Zsquare, a leading developer of high-performance, single-use endoscopes, announces that it received Food and Drug Administration 510K clearance to market its first product, the Zsquare ENT-Flex Rhinolaryngoscope. Zsquare plans a pilot launch in leading United States hospitals and physician practice offices by Q4 2022.
The Zsquare ENT-Flex™ Rhinolaryngoscope is indicated for use in diagnostic ENT procedures by way of the nose and throat and is the only scalable platform capable of transmitting high-resolution images in flexible, single-use endoscopes. Zsquare ENT-Flex™ is the first single-use endoscope using a hybrid design in which its all-optical disposable shell fully covers a reusable imaging core. The enhanced design provides health professionals with high resolution imaging at the lowest cost-per-use in single-use endoscopy, through the smallest diameter endoscope shaft. This unique engineering has several benefits, including improved patient comfort, enhanced diagnostic quality and significant savings for providers and payers. The size and image quality of this first-to-market Zsquare product offer greater accessibility in endoscopic procedures.

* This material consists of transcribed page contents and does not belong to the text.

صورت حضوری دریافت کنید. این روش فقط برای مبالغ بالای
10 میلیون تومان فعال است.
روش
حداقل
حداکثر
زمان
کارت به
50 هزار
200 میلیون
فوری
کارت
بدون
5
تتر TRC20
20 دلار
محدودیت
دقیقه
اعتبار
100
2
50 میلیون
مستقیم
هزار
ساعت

“As the world continues to confront cross contamination risks, Zsquare has collaborated closely with clinicians and regulatory authorities to pioneer innovative technologies with groundbreaking patient-care capabilities to advance the endoscopy industry’s shift to single-use devices.” Said Asaf Shahmoon, CEO and Co-Founder of Zsquare. “This is a significant milestone and delivers on our pledge to transform the endoscopy market, setting a new standard for single-use endoscopes,” he added.
The company’s patented polymeric imaging fiber is a breakthrough in the world of miniaturizing visual fiber-optics. Its flexible, ultra-thin properties enable smaller than ever endoscopes that can access formerly unreachable anatomical sites without compromising image quality. The hybrid endoscope design enables rapid cross-industry scalability by allowing the same imaging core to be used with different indication-specific disposable shells that are purpose-made for ENT, urology, bronchoscopy, GI, gynecology and more.

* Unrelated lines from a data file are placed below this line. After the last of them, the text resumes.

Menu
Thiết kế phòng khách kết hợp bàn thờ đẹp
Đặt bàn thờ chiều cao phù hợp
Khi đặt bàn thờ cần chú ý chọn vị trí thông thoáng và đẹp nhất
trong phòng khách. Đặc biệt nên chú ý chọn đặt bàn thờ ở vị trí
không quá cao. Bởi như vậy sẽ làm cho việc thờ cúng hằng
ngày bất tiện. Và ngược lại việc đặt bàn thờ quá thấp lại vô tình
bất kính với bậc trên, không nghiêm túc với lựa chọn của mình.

“We are very excited for this major achievement.”, Said Eyal Agmoni, Chairman of Chartered Group, Zsquare’s leading investor. “As we continue to support Zsquare’s rapid growth, this milestone enables it to ramp up activity and establish mass manufacturing capabilities to achieve the production of millions of units per year, on its way to take over the single-use endoscopy market.”
The Company believes that this initial regulatory achievement is a steppingstone for Zsquare as the approval of its reusable components supports accelerated clearance of single-use shells for other clinical fields such as cystoscopy, bronchoscopy, gastroenterology and more.